# EXERCISE AIM:
Using the data that follows, state the number of lines holding the word "aftercare", and give no other output.

Segment Start: SUPPLIED MATERIAL

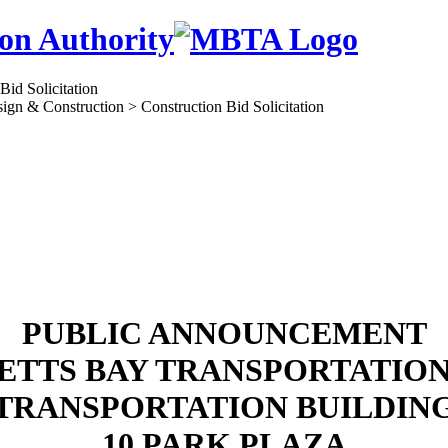
on Authority
ign & Construction > Construction Bid Solicitation
PUBLIC ANNOUNCEMENT
TTS BAY TRANSPORTATIO
TRANSPORTATION BUILDIN
10 PARK PLAZA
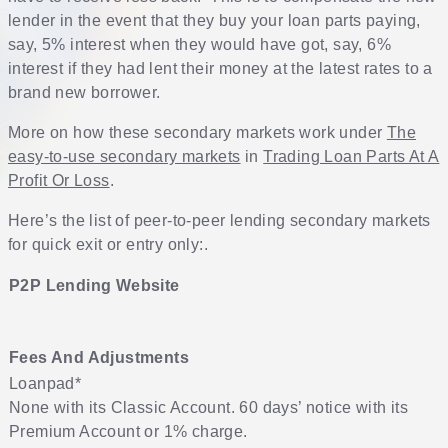
lender in the event that they buy your loan parts paying,
say, 5% interest when they would have got, say, 6%
interest if they had lent their money at the latest rates to a
brand new borrower.
More on how these secondary markets work under
The
easy-to-use secondary markets
in
Trading Loan Parts At A
Profit Or Loss
.
Here’s the list of peer-to-peer lending secondary markets
for quick exit or entry only:.
P2P Lending Website
Fees And Adjustments
Loanpad
*
None with its Classic Account. 60 days’ notice with its
Premium Account or 1% charge.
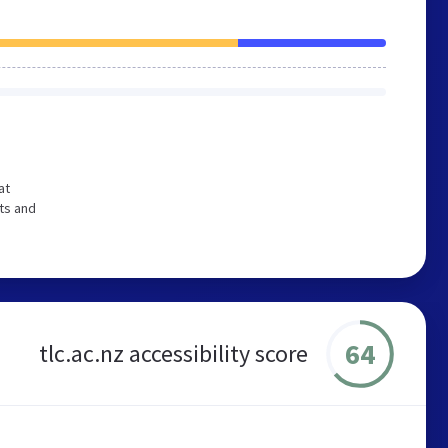
at
ts and
64
tlc.ac.nz accessibility score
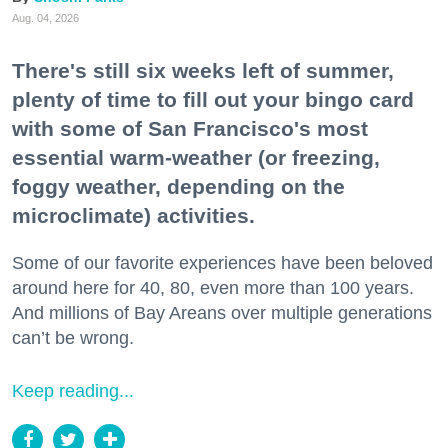
Aug. 04, 2026
There's still six weeks left of summer,
plenty of time to fill out your bingo card
with some of San Francisco's most
essential warm-weather (or freezing,
foggy weather, depending on the
microclimate) activities.
Some of our favorite experiences have been beloved
around here for 40, 80, even more than 100 years.
And millions of Bay Areans over multiple generations
can’t be wrong.
Keep reading...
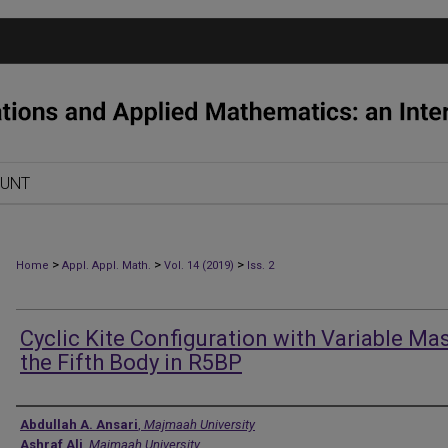
OUNT
>
>
>
Home
Appl. Appl. Math.
Vol. 14 (2019)
Iss. 2
Cyclic Kite Configuration with Variable Ma
the Fifth Body in R5BP
Authors
Abdullah A. Ansari
,
Majmaah University
Ashraf Ali
,
Majmaah University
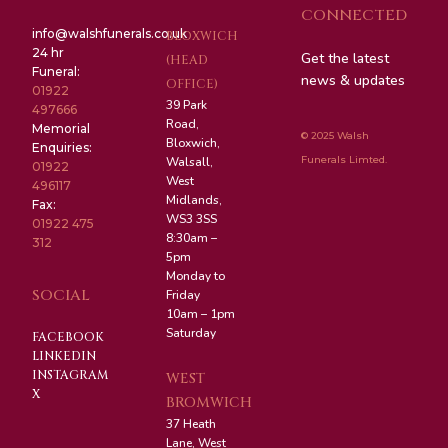
CONNECTED
info@walshfunerals.co.uk
BLOXWICH
24 hr
Get the latest
(HEAD
Funeral:
news & updates
OFFICE)
01922
39 Park
497666
Road,
Memorial
© 2025 Walsh
Bloxwich,
Enquiries:
Funerals Limted.
Walsall,
01922
West
496117
Midlands,
Fax:
WS3 3SS
01922 475
8:30am –
312
5pm
Monday to
SOCIAL
Friday
10am – 1pm
Saturday
FACEBOOK
LINKEDIN
INSTAGRAM
WEST
X
BROMWICH
37 Heath
Lane, West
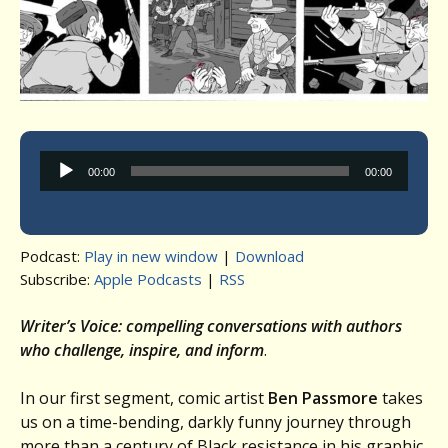
Audio
00:00
00:00
Player
Podcast:
Play in new window
|
Download
Subscribe:
Apple Podcasts
|
RSS
Writer’s Voice: compelling conversations with authors
who challenge, inspire, and inform
.
In our first segment, comic artist
Ben Passmore
takes
us on a time-bending, darkly funny journey through
more than a century of Black resistance in his graphic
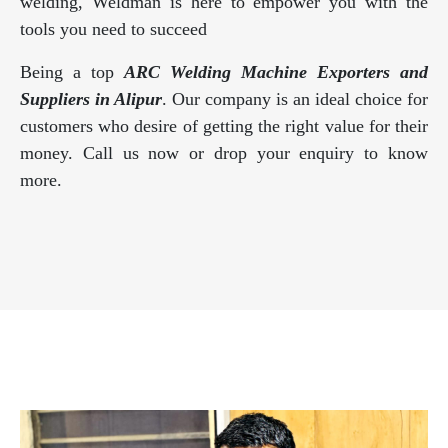
welding, Weldman is here to empower you with the
tools you need to succeed
Being a top
ARC Welding Machine Exporters and
Suppliers in Alipur
. Our company is an ideal choice for
customers who desire of getting the right value for their
money. Call us now or drop your enquiry to know
more.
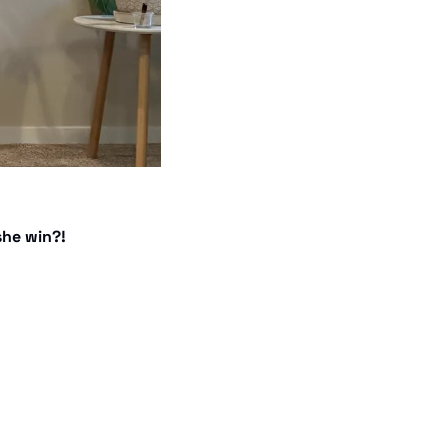
she win?! 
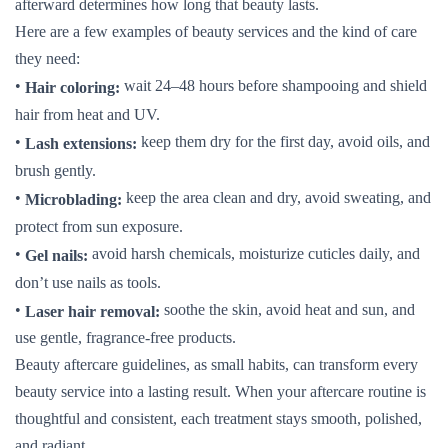
afterward determines how long that beauty lasts.
Here are a few examples of beauty services and the kind of care
they need:
•
wait 24–48 hours before shampooing and shield
Hair coloring:
hair from heat and UV.
•
keep them dry for the first day, avoid oils, and
Lash extensions:
brush gently.
•
keep the area clean and dry, avoid sweating, and
Microblading:
protect from sun exposure.
•
avoid harsh chemicals, moisturize cuticles daily, and
Gel nails:
don’t use nails as tools.
•
soothe the skin, avoid heat and sun, and
Laser hair removal:
use gentle, fragrance-free products.
Beauty aftercare guidelines, as small habits, can transform every
beauty service into a lasting result. When your aftercare routine is
thoughtful and consistent, each treatment stays smooth, polished,
and radiant.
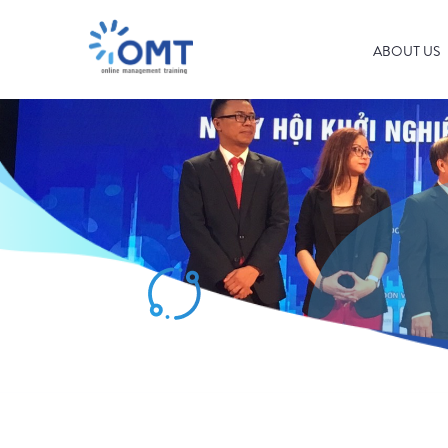
ABOUT US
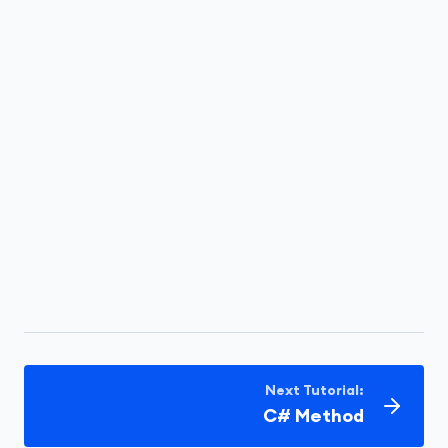
Next Tutorial:
C# Method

Segment End: SUPPLIED MATERIAL

# RESPONSE TO THE EXERCISE:
2